# DIRECTIONS FOR THIS TASK
Retype each entry below exactly. Do not carry any image over.

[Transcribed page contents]
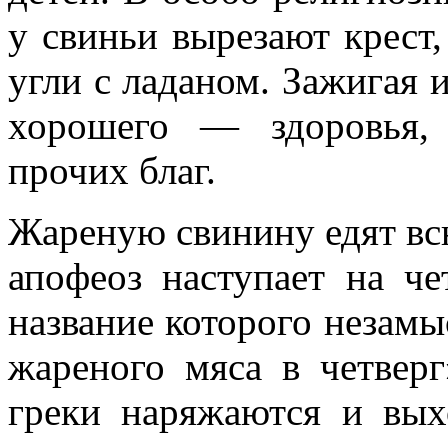
у свиньи вырезают крест
угли с ладаном. Зажигая 
хорошего — здоровья, 
прочих благ.
Жареную свинину едят вс
апофеоз наступает на ч
название которого незамы
жареного мяса в четвер
греки наряжаются и вых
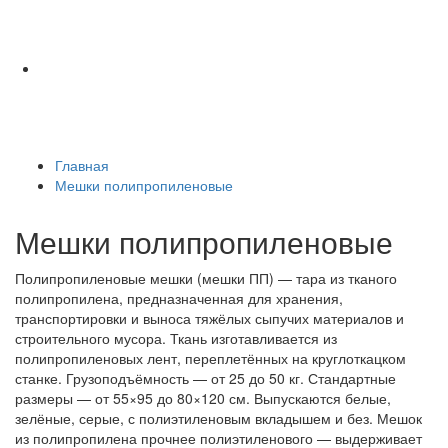
Главная
Мешки полипропиленовые
Мешки полипропиленовые
Полипропиленовые мешки (мешки ПП) — тара из тканого
полипропилена, предназначенная для хранения,
транспортировки и выноса тяжёлых сыпучих материалов и
строительного мусора. Ткань изготавливается из
полипропиленовых лент, переплетённых на круглоткацком
станке. Грузоподъёмность — от 25 до 50 кг. Стандартные
размеры — от 55×95 до 80×120 см. Выпускаются белые,
зелёные, серые, с полиэтиленовым вкладышем и без. Мешок
из полипропилена прочнее полиэтиленового — выдерживает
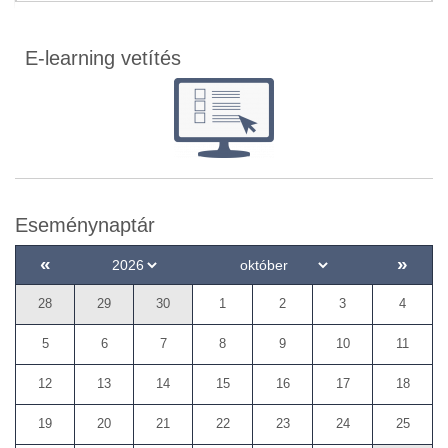
E-learning vetítés
Eseménynaptár
«
»
28
29
30
1
2
3
4
5
6
7
8
9
10
11
12
13
14
15
16
17
18
19
20
21
22
23
24
25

# OUTPUT
у свиньи вырезают крест
угли с ладаном. Зажигая 
хорошего — здоровья, 
прочих благ.
Жареную свинину едят вс
апофеоз наступает на ч
название которого незамы
жареного мяса в четвер
греки наряжаются и вых
Главная
Мешки полипропиленовые
Мешки полипропиленовые
Полипропиленовые мешки (мешки ПП) — тара из тканого
полипропилена, предназначенная для хранения,
транспортировки и выноса тяжёлых сыпучих материалов и
строительного мусора. Ткань изготавливается из
полипропиленовых лент, переплетённых на круглоткацком
станке. Грузоподъёмность — от 25 до 50 кг. Стандартные
размеры — от 55×95 до 80×120 см. Выпускаются белые,
зелёные, серые, с полиэтиленовым вкладышем и без. Мешок
из полипропилена прочнее полиэтиленового — выдерживает
E-learning vetítés
Eseménynaptár
«
»
28
29
30
1
2
3
4
5
6
7
8
9
10
11
12
13
14
15
16
17
18
19
20
21
22
23
24
25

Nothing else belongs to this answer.